The 2023 to 2026 trajectory has been toward general video foundation models. VideoMAE V2 and the InternVideo family scale masked pretraining to roughly billion-parameter encoders, with the InternVid corpus reaching hundreds of millions of clips; the video-language models that pair a video encoder with a language model (the video branch of CLIP-style and the open VideoLLaMA-style systems) enable zero-shot action recognition and video question answering from text prompts, the temporal extension of the CLIP embeddings you will meet in Chapter 34. A separate frontier attacks the remaining quadratic cost for long videos directly: memory-augmented and state-space video models (the video applications of the Mamba family noted in Chapter 22) aim for linear-cost temporal modeling so a model can attend over minutes rather than seconds. How to give a model genuine long-term temporal memory, rather than the few-second window every architecture in this chapter assumes, is one of the defining open problems of video understanding.

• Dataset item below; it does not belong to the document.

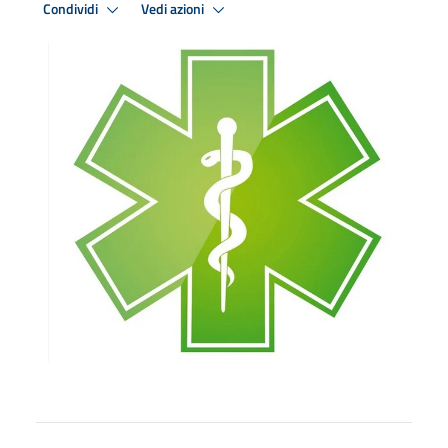
Condividi
Vedi azioni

For a clip of 64 frames at $224 \times 224$ with spatial patch size 16 and tubelet length 4, compute the number of tokens $N$ using the formula in subsection 1. Then compute the number of attention pairs for joint space-time attention and for divided attention (spatial within frame, temporal across frames), and state the ratio. In two sentences, explain why divided attention's saving grows as the clip gets longer, and connect this to the R(2+1)D factorization of Section 26.2.
Write a JointSpaceTimeBlock that runs a single nn.MultiheadAttention over all $t \cdot h \cdot w$ tokens at once, and compare it to the DividedSpaceTimeBlock from subsection 3 on the same input. Measure the peak GPU memory and the wall-clock time of one forward pass for token grids of increasing size ($t = 4, 8, 16$ at $h = w = 14$). Plot both curves and confirm that the joint block's memory grows quadratically while the divided block's grows far more slowly, reproducing the trade in Table 26.3.1.
VideoMAE masks the same spatial positions across all frames (tube masking) rather than masking each frame's tokens independently. Using the temporal-redundancy measurement from Section 26.1, write a one-page argument for why independent per-frame masking would make the reconstruction task too easy and produce weak features, while tube masking keeps it hard. Support your argument by modifying the tube_mask function to do independent per-frame masking, then describe what information an encoder could exploit under each scheme to reconstruct a masked tubelet.